• **Task directions**
Take nothing but the lines from the one with "Describe the element" through the one with "pyautogui.click(x=<x>, y=<y>)" in the entries below, both ends kept, and return them exactly with pictures left out.

• **Materials provided**
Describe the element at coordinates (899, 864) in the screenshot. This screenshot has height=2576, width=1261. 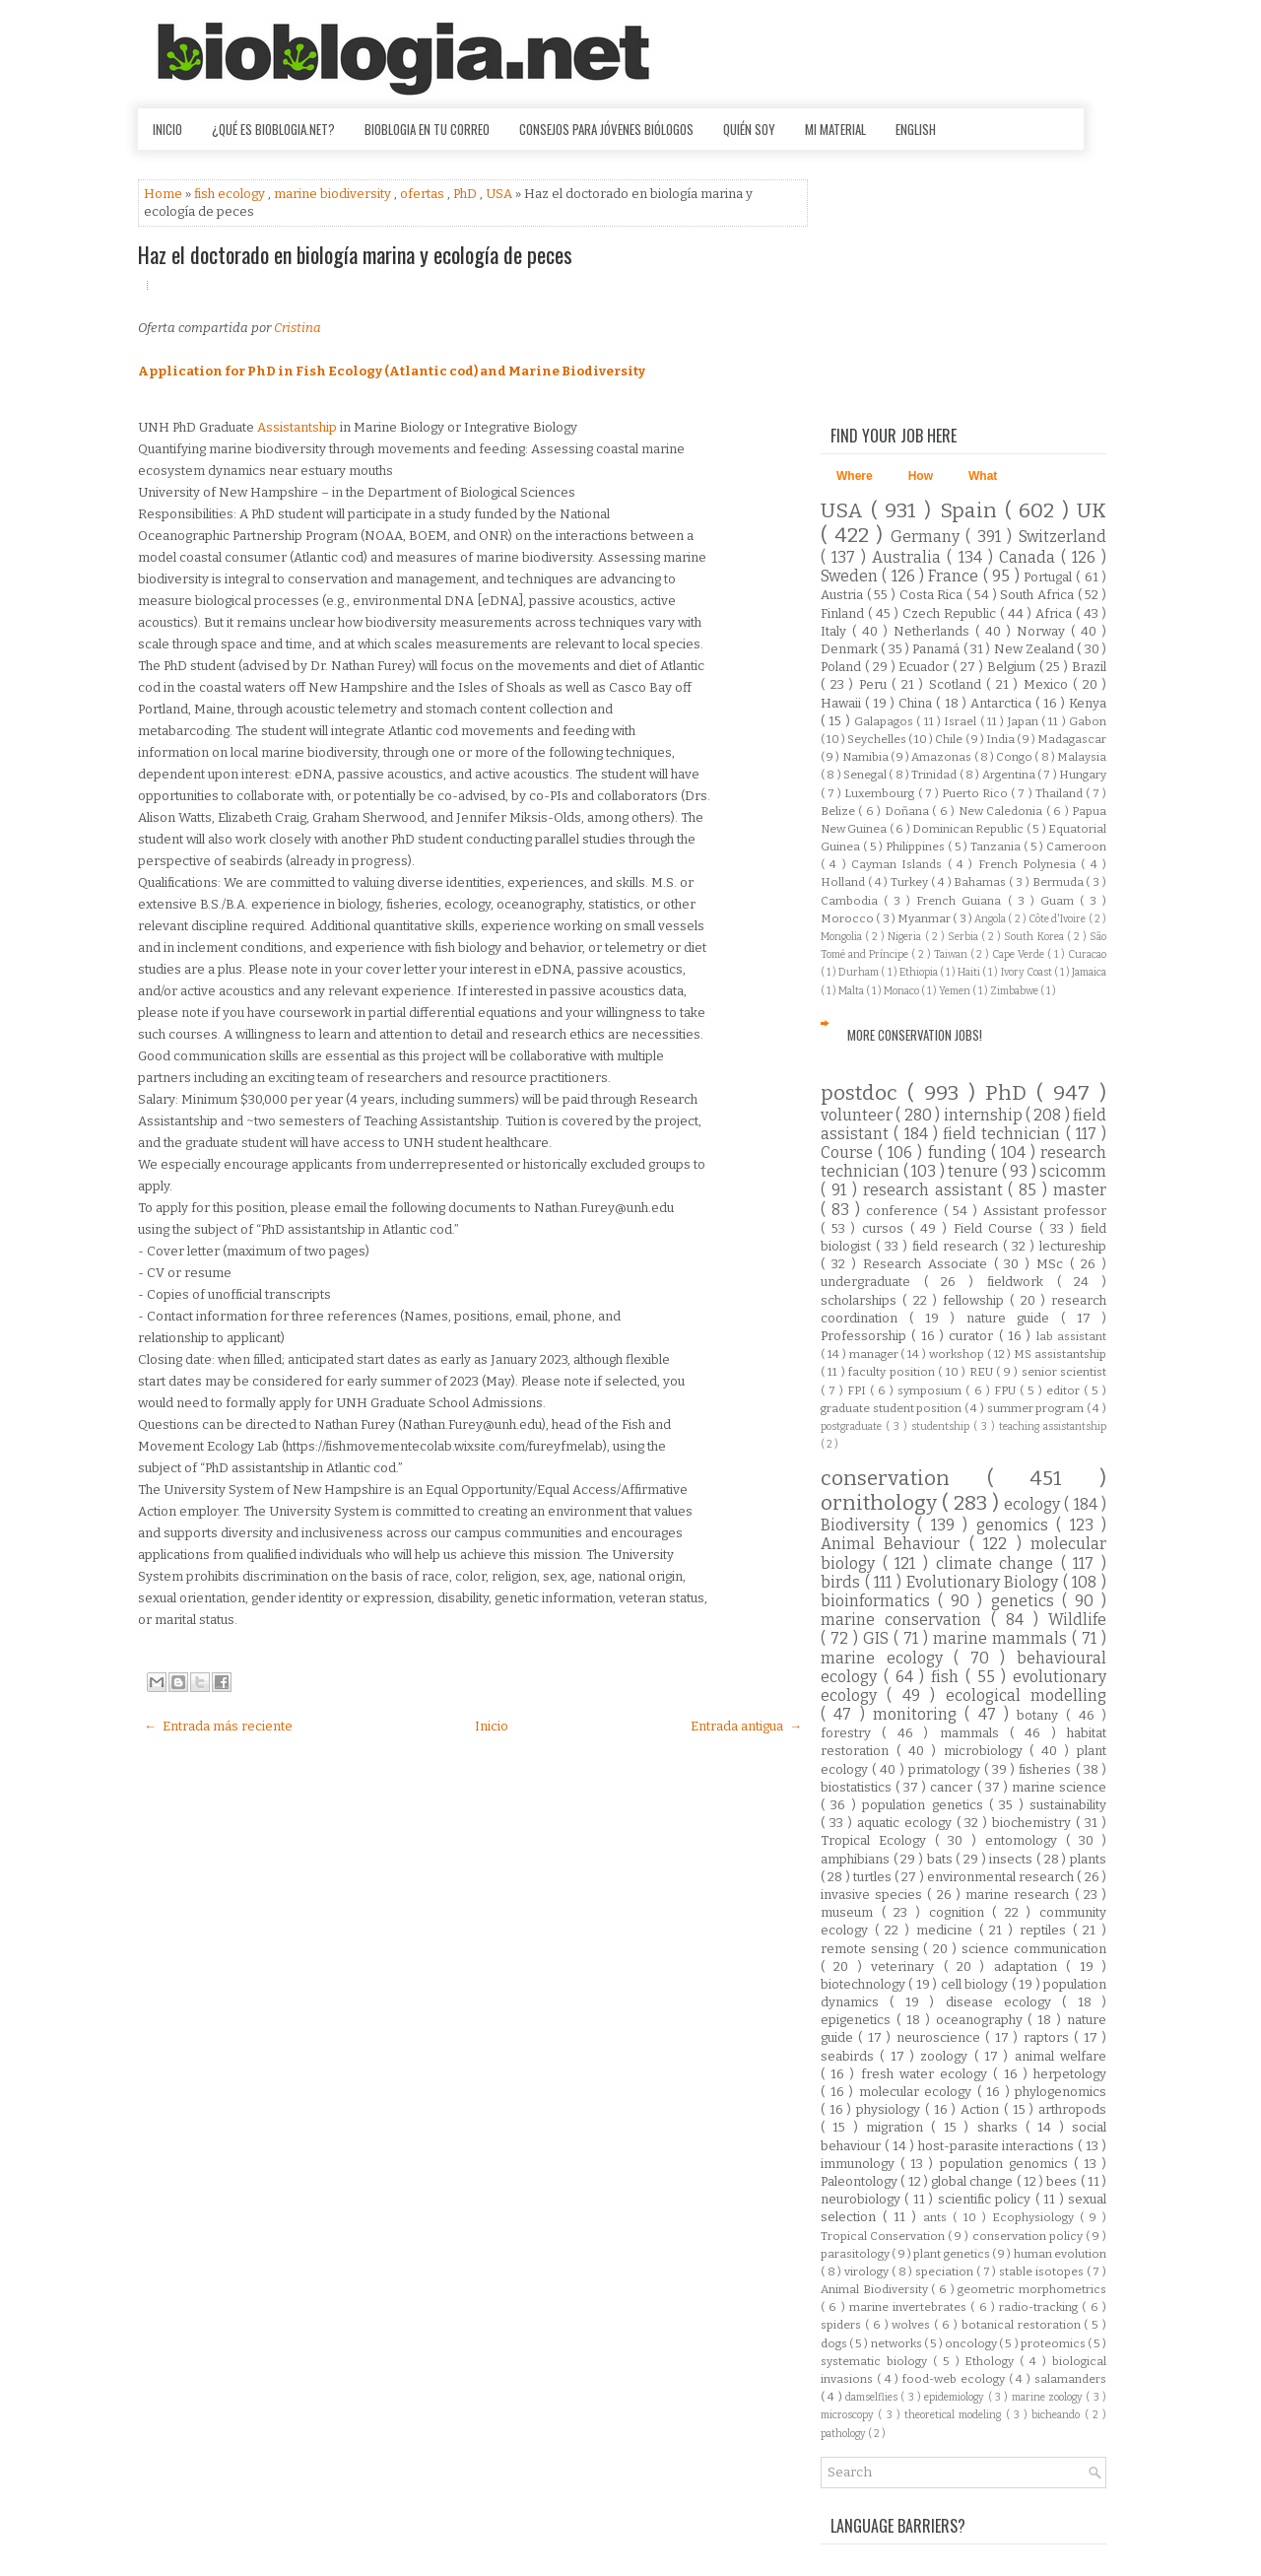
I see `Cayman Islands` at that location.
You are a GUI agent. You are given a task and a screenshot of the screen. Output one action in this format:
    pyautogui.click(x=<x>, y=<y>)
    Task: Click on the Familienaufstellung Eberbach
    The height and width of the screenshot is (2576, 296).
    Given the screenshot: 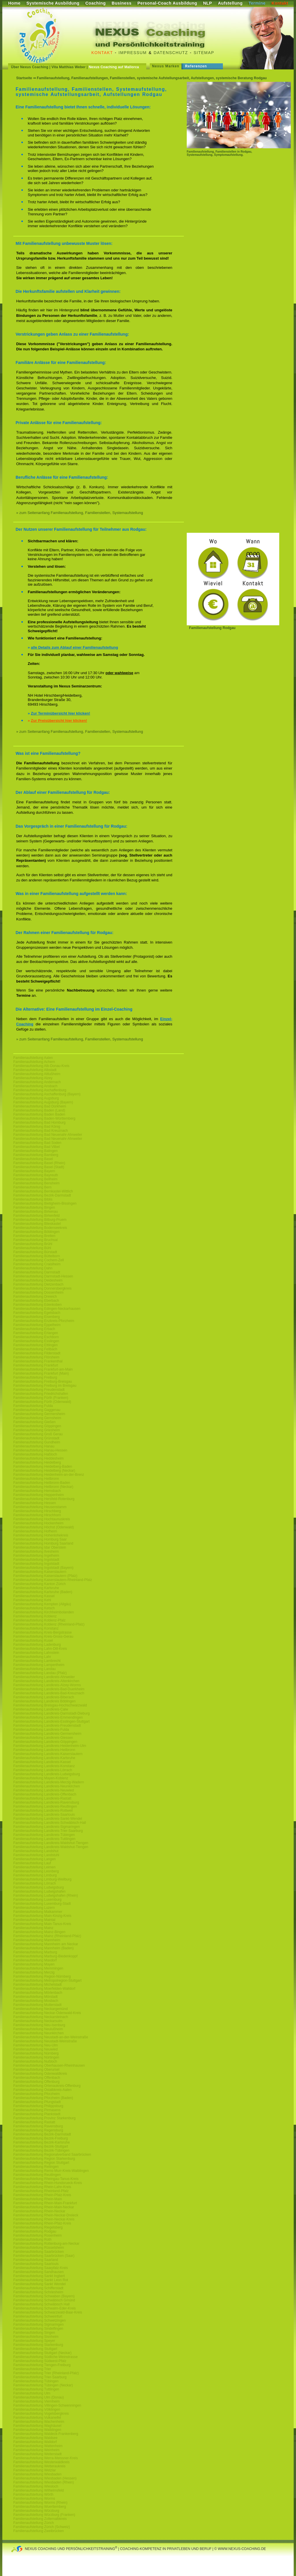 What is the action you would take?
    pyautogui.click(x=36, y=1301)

---

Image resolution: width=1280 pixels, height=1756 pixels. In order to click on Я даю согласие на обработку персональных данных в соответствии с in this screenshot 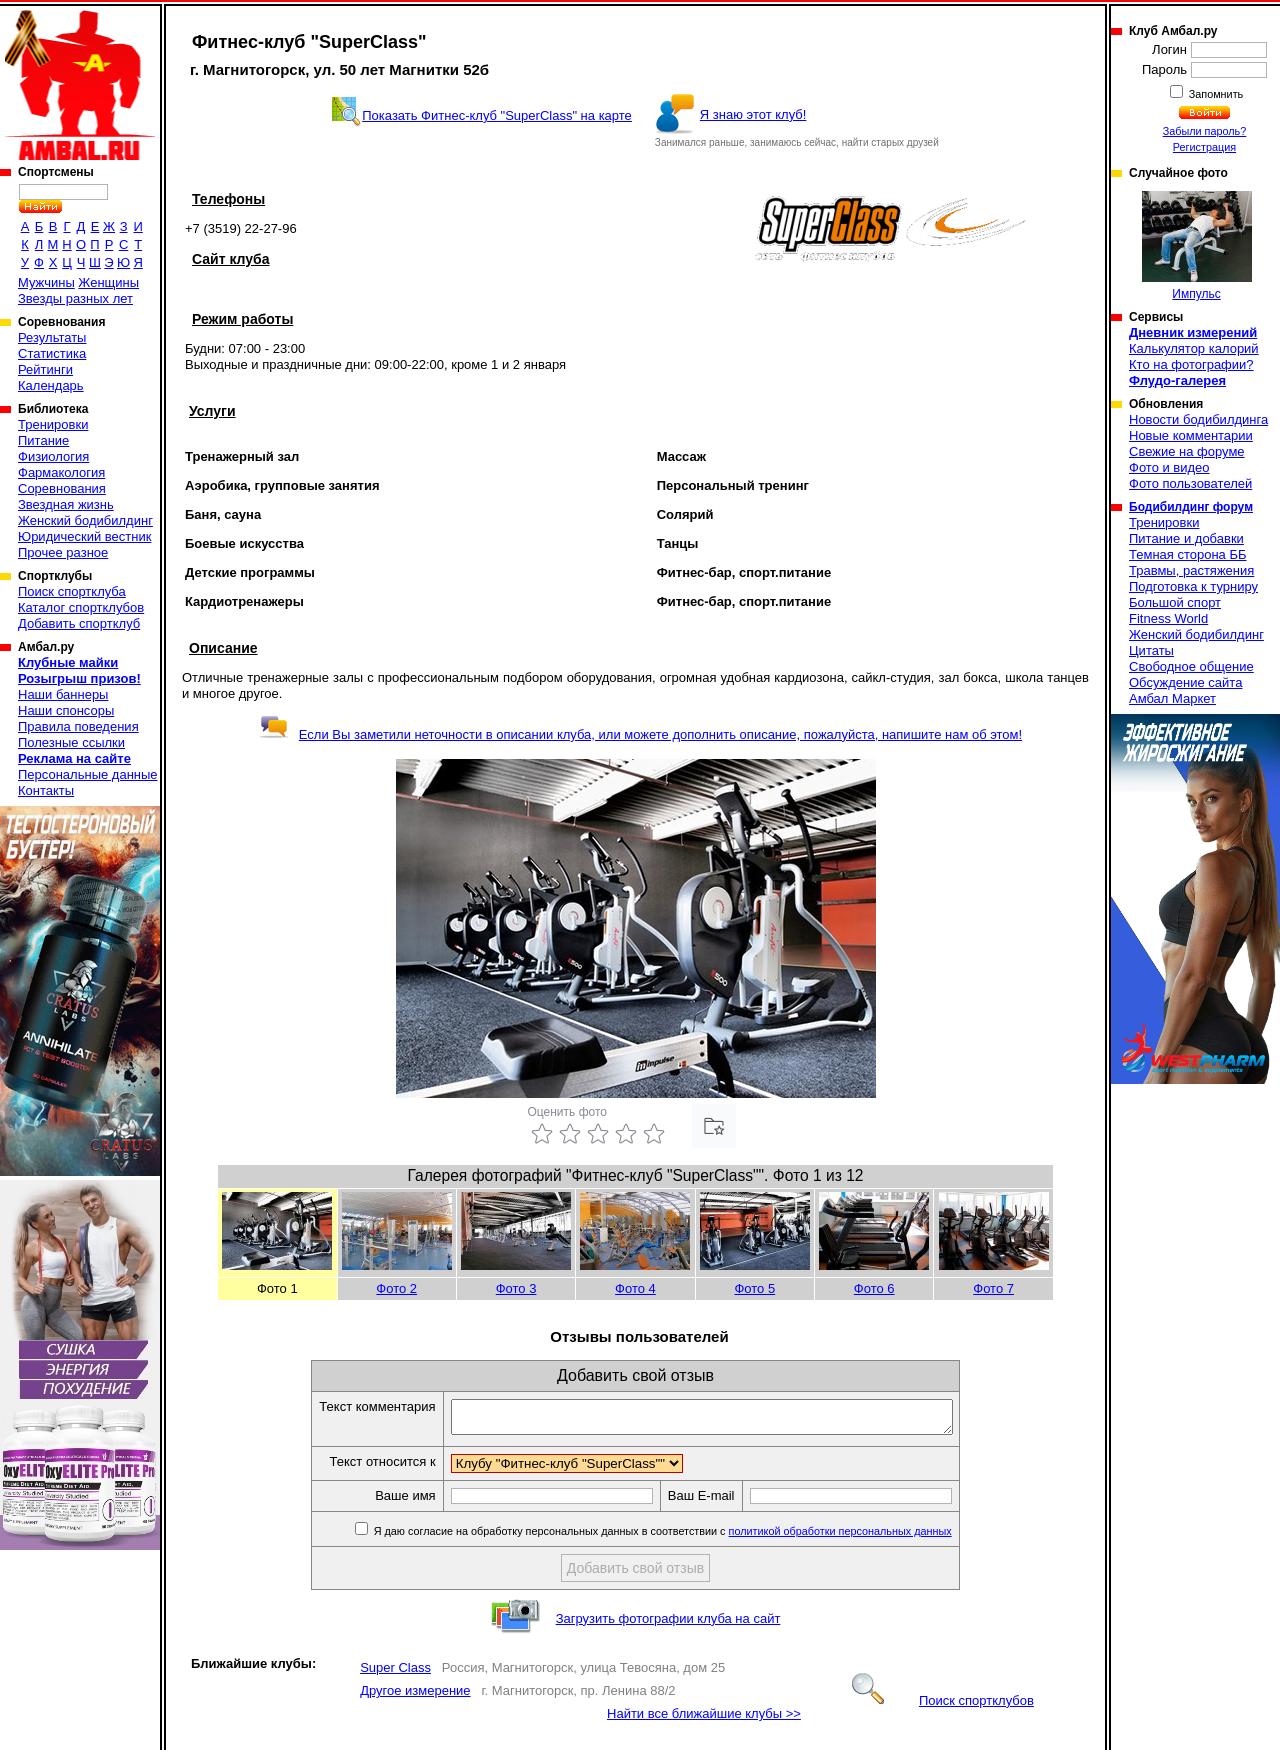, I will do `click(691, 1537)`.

• **Answer below**
Describe the element at coordinates (899, 864) in the screenshot. This screenshot has height=2576, width=1261. 
I see `Cayman Islands` at that location.
You are a GUI agent. You are given a task and a screenshot of the screen. Output one action in this format:
    pyautogui.click(x=<x>, y=<y>)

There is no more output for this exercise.